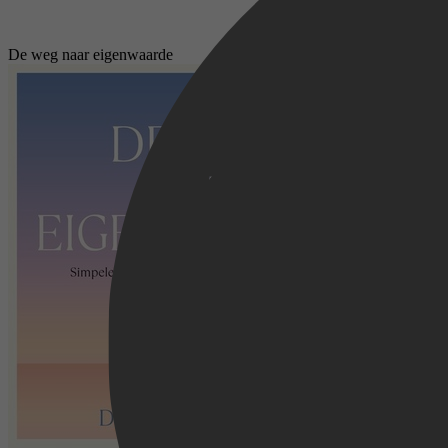
De weg naar eigenwaarde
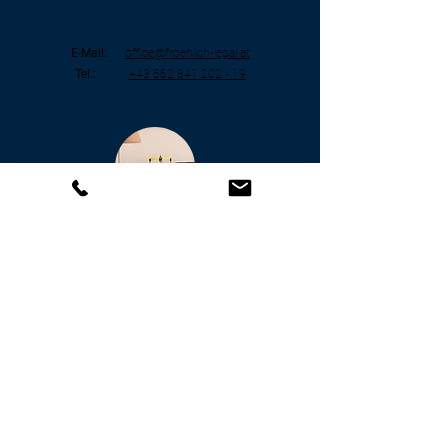
einf
ach un
d unv
erbind
li
ch anfr
age
n unter:
E-Mail:
office@froehlich-legal.at
Tel.:
+43 662 841 202 - 19
3
weitergehende
Beauftragung
+ konkrete Prüfung von Vertragsunterlagen,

## [TASK PROMPT]
Return the lines above, from the one containing "Beauftragung" to the end, exactly as they stand.

## [EXERCISE SOLUTION]
Beauftragung
+ konkrete Prüfung von Vertragsunterlagen,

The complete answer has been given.